I am not a big fan of Maria Sharapova but I’m a big tennis fan. She won’t even be on my top five favorites but given that she’s one of the hottest tennis players and one of the most popular faces on tour, I am curious to know about her story and thought this book would make me understand why she behaves the way she does. Before reading this, I was already aware of her accomplishments, of the injuries she had and the doping incident which caused her being banned from the circuit. I wasn’t aware, however, of how everything started for her, what drives her to play, what inspires her, what motivates her.

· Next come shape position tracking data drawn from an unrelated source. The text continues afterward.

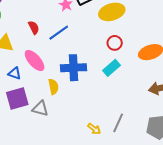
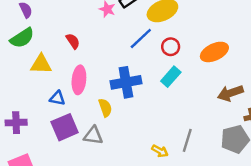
blue line: (59, 33) -> (141, 39), moved
pink ellipse: (35, 61) -> (79, 80), turned 55

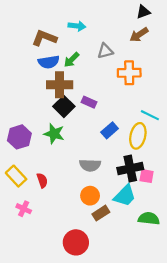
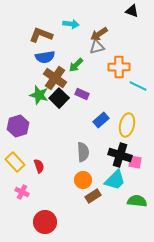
black triangle: (143, 12) -> (132, 11), turned 40
brown arrow: (139, 35) -> (99, 34), moved
green arrow: (72, 60) -> (76, 65), moved
brown cross: (60, 85) -> (55, 78), turned 35
cyan line: (150, 115) -> (138, 86), moved
green star: (54, 134) -> (39, 95), moved
gray semicircle: (90, 165) -> (83, 152), turned -96
black cross: (130, 168) -> (120, 155), turned 30
red circle: (76, 242) -> (45, 222), moved

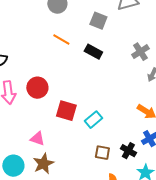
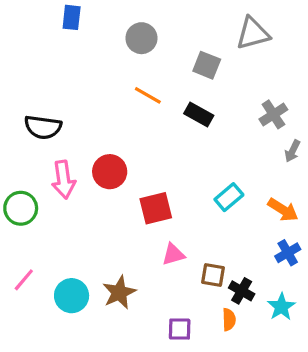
red square: (66, 111) -> (156, 208), turned -30
cyan rectangle: (93, 120) -> (229, 197), moved
pink triangle: (37, 139) -> (173, 254), moved, turned -35
black cross: (128, 151) -> (242, 291), moved

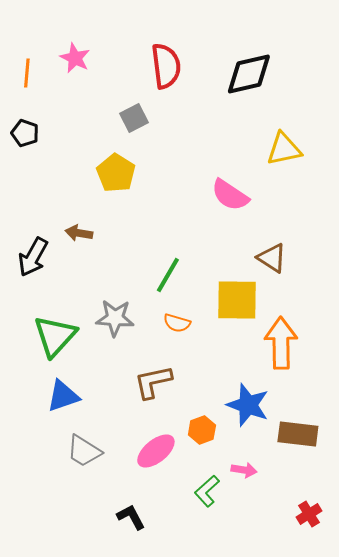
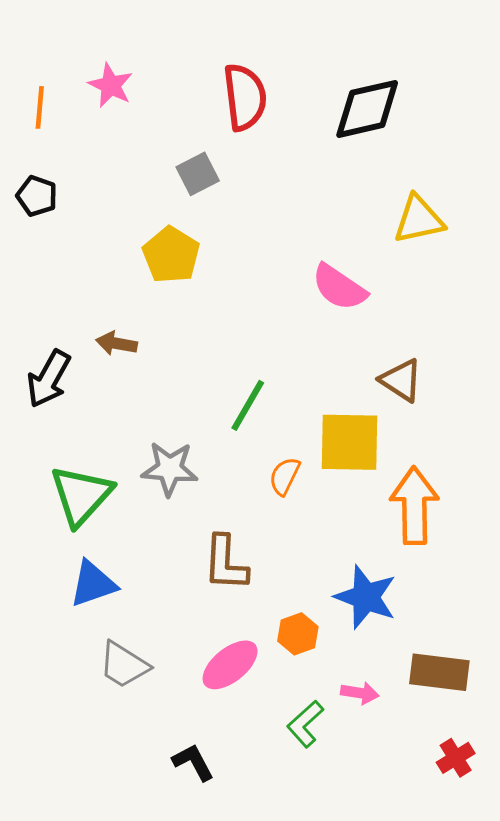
orange semicircle: (177, 323) -> (285, 476), moved, turned 100
brown L-shape: (153, 382) -> (226, 563), turned -75
brown rectangle: (298, 434) -> (439, 672), moved

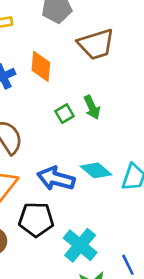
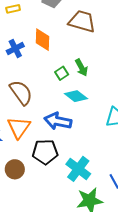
brown trapezoid: (96, 44) -> (82, 21), turned -144
cyan diamond: (96, 170) -> (76, 96), moved

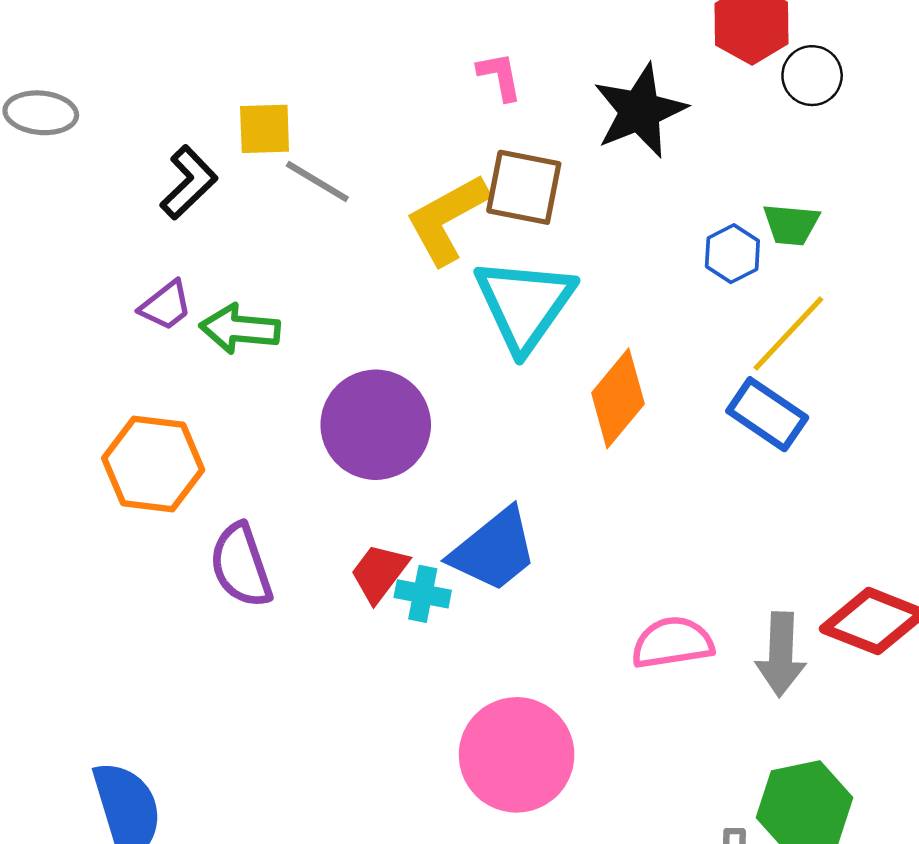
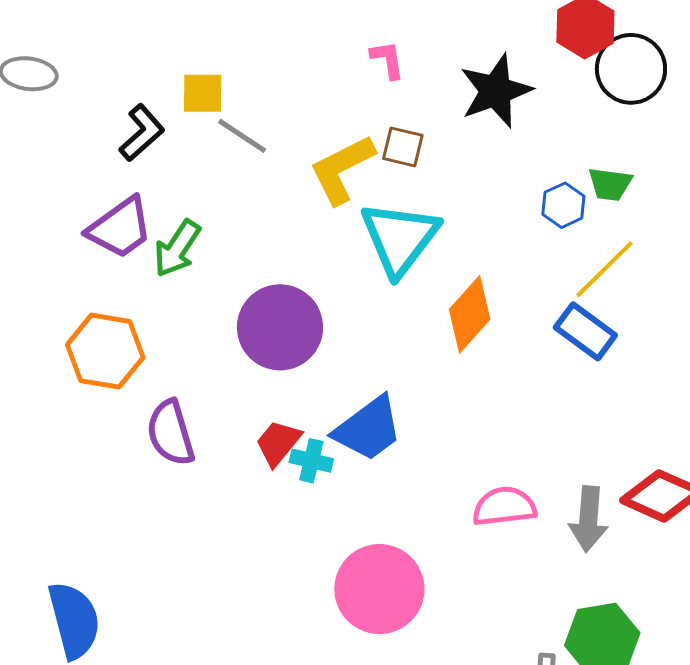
black circle: (812, 76) -> (631, 69), size x1.5
brown square: (524, 187) -> (403, 147), size x0.7
purple trapezoid: (166, 306) -> (120, 228), size x1.6
green arrow: (240, 329) -> (177, 248), turned -64

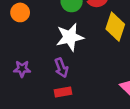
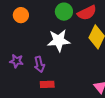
purple arrow: (61, 68) -> (39, 64), moved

Unstoppable is Maria Sharapova’s memoir. She’s from Russia but moved to the US to train when she was six years old together with her father, in hopes to become a tennis superstar someday as her father believes she will be. She’s won five Grand Slam titles to date. She became an overnight sensation when she beat Serena Williams in the 2004 Wimbledon final as a seventeen year old. The book tells Maria’s share of highs and lows, struggle and success. From winning tournaments and Grand Slams, her rivalry with Serena Williams (it wasn’t much of a rivalry I think since Serena always beat her… well okay, one-sided rivalry?), her shoulder injury and of course, the doping incident.

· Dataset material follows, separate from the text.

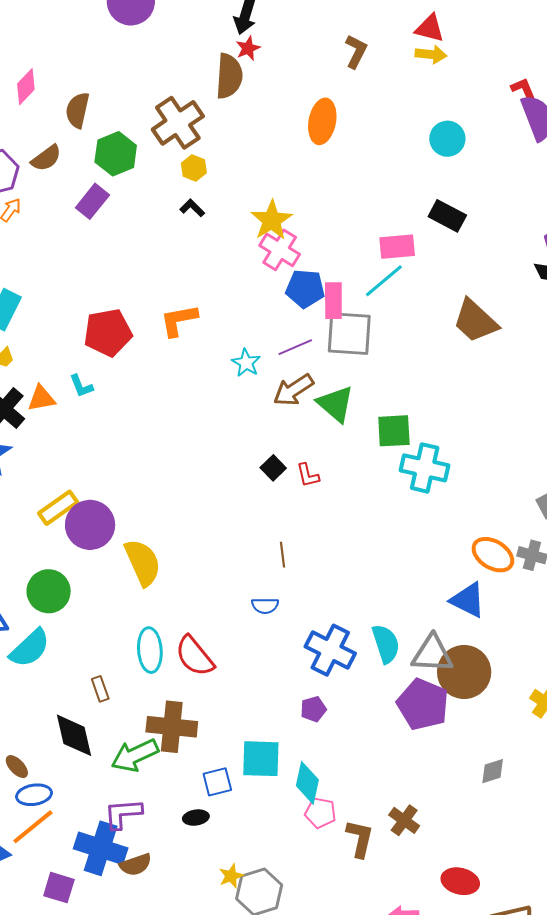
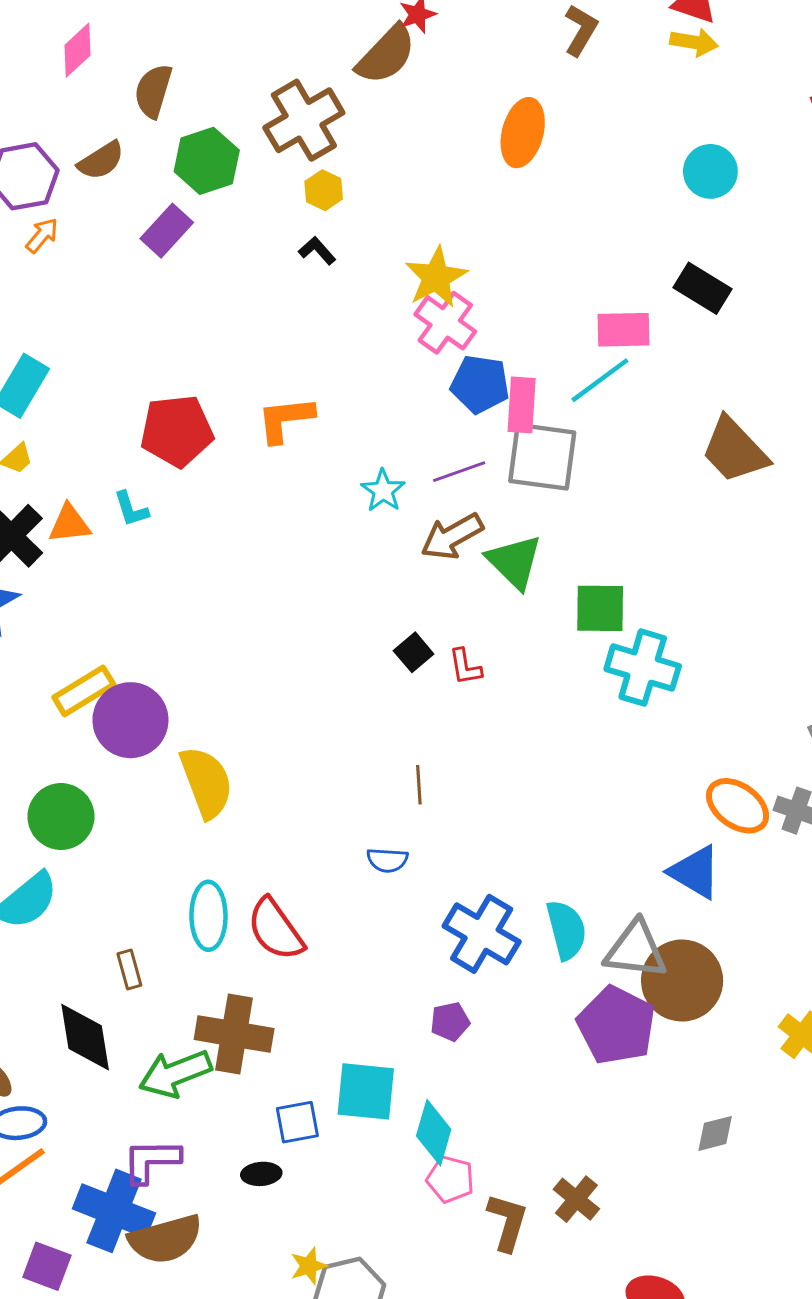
brown semicircle: (229, 76) -> (386, 55), turned 36
brown semicircle: (136, 865) -> (165, 1239), size x1.5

I wasn’t a big fan of Maria before I read this and still not after, however, I admire her determination more now. It’s good to know and understand her and her journey. She is an accomplished player and definitely have a story of her own to tell.

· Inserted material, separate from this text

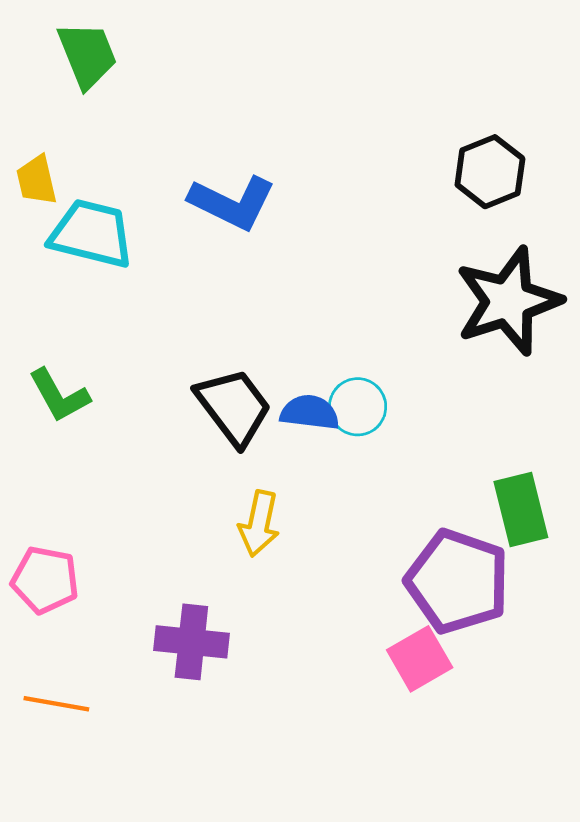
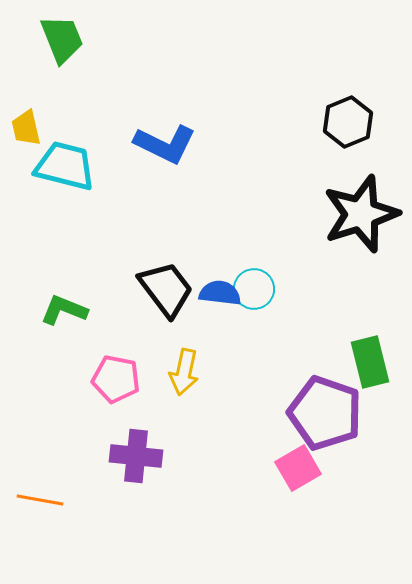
green L-shape: (59, 396) -> (64, 310), moved, turned 141
pink pentagon: (45, 580) -> (116, 379), moved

Whether you’re a tennis fan or not, penned down in simple language with Rich Cohen, this is worth your time reading.
“As hard as I practice, I have learned that doing nothing is just as important as doing everything.”
“You can’t control what people say about you and what they think about you. You can’t plan for bad luck. You can only work your hardest and do your best and tell the truth. In the end, it’s the effort that matters. The rest is beyond your control.”
“I know what losing does to you. I’d learned its lessons on tennis courts all over the world. It knocks you down but also builds you up. It teaches you humility and gives you strength. It makes you aware of your flaws, which you then must do your best to correct. In this way, it can actually make you better. You become a survivor. You learn that losing is not the end of the world.”
“What sets the great players apart from the good players? The good players win when everything is working. The great players win even when nothing is working even when the game is ugly; that is, when they are not great. Because no one can be great every day. Can you get it done on the ugly days, when you feel like garbage and the tank is empty?”
“There is no perfect justice, not in this world. You can’t control what people say about you and what they think about you. You can’t plan for bad luck. You can only work your hardest and do your best and tell the truth. In the end,it’s the effort that matters. The rest is beyond your control.”